FuzzyOcr install unnecesary?

I plan to use the latest SA available from ports at the time of the next release.

There was talk of getting a proper forum for VA a few

pages ago ... is this still on the cards? (this

thread is impossible to search)

I don't know.

Lastly thanks for a great VA ... you've succeeded in

helping me onto *nix, and introduced me to

SpamAssassin, Postfix, and FreeBSD, all in one shot.

I'm very grateful.

I am glad it has been of help and use!

Telackey -

I finally got it to work. I had to edit amavisd.conf and modify the @mynetworks parameter to include any of the ISP's smtp servers that could possibly forward the message to this VM. It turns out that the networks value in the local.cf file isn't used with Amavisd-new. I like to have never figured that out.

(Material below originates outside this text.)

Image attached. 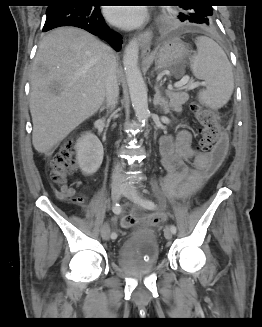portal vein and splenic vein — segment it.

This particular setup isn't my favorite, but the client was a adamant about making sure that e-mails related to orders, invoicing and tech support are in no way filtered. They don't even want them passing through another mail server. The only way for me to accomplish that was to put SV behind their front-end server, and forward from SV to their Exchange Server.

It is different, but I finally got it to work.

Any ETA on new release? Are you talking days or weeks?

Thanks and I cant wait to see the new release, keep the good work.

Any ETA on new release? Are you talking days or

weeks?

Thanks and I cant wait to see the new release, keep

the good work.

Weeks. I have some more work to do on my end and I am hoping to use FreeBSD 6.2-Release, which is currently at RC2.